* The task
The span to repeat in the listing below runs from the line containing "ジェクト型の「実践系科目」を開設しています。" to the line containing "ám portalanítani igen.", inclusive. Repeat it exactly, and only it.

* Source material
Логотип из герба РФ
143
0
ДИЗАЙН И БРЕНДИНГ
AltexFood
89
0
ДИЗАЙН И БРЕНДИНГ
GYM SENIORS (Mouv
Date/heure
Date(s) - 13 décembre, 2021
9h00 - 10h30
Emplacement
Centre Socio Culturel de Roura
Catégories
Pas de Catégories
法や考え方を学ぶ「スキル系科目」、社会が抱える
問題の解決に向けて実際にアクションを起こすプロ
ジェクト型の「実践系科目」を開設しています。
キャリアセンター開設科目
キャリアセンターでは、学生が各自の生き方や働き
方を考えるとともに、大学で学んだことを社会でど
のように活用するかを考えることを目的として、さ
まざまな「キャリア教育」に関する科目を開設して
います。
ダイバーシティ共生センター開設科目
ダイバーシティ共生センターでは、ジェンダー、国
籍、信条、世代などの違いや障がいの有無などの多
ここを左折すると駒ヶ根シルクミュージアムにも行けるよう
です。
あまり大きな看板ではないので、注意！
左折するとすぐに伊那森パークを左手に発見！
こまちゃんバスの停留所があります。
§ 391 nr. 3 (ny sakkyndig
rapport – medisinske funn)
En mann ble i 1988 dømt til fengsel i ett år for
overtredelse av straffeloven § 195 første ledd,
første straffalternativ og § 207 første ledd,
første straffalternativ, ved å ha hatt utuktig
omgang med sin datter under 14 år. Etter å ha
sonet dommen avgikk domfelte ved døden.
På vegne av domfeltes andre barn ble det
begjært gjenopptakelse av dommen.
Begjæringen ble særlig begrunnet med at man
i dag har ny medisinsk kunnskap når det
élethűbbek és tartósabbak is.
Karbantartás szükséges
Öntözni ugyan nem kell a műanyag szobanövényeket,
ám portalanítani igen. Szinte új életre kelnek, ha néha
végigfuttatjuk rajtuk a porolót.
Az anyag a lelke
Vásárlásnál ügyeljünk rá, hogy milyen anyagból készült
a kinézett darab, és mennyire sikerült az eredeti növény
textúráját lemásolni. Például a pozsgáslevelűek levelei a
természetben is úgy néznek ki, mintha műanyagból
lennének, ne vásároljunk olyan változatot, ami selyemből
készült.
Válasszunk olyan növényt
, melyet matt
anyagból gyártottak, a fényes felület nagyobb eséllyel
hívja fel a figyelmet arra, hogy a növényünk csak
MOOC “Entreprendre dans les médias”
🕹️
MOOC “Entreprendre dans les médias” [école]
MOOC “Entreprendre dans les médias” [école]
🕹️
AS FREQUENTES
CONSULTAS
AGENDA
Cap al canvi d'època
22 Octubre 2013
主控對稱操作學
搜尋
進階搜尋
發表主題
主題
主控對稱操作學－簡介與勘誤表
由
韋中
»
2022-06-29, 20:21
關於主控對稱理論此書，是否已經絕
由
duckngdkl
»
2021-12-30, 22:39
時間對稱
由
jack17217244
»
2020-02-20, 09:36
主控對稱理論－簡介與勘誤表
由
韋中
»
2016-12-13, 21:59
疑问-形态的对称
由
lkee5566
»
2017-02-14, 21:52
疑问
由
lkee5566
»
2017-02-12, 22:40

* Exercise output
ジェクト型の「実践系科目」を開設しています。
キャリアセンター開設科目
キャリアセンターでは、学生が各自の生き方や働き
方を考えるとともに、大学で学んだことを社会でど
のように活用するかを考えることを目的として、さ
まざまな「キャリア教育」に関する科目を開設して
います。
ダイバーシティ共生センター開設科目
ダイバーシティ共生センターでは、ジェンダー、国
籍、信条、世代などの違いや障がいの有無などの多
ここを左折すると駒ヶ根シルクミュージアムにも行けるよう
です。
あまり大きな看板ではないので、注意！
左折するとすぐに伊那森パークを左手に発見！
こまちゃんバスの停留所があります。
§ 391 nr. 3 (ny sakkyndig
rapport – medisinske funn)
En mann ble i 1988 dømt til fengsel i ett år for
overtredelse av straffeloven § 195 første ledd,
første straffalternativ og § 207 første ledd,
første straffalternativ, ved å ha hatt utuktig
omgang med sin datter under 14 år. Etter å ha
sonet dommen avgikk domfelte ved døden.
På vegne av domfeltes andre barn ble det
begjært gjenopptakelse av dommen.
Begjæringen ble særlig begrunnet med at man
i dag har ny medisinsk kunnskap når det
élethűbbek és tartósabbak is.
Karbantartás szükséges
Öntözni ugyan nem kell a műanyag szobanövényeket,
ám portalanítani igen. Szinte új életre kelnek, ha néha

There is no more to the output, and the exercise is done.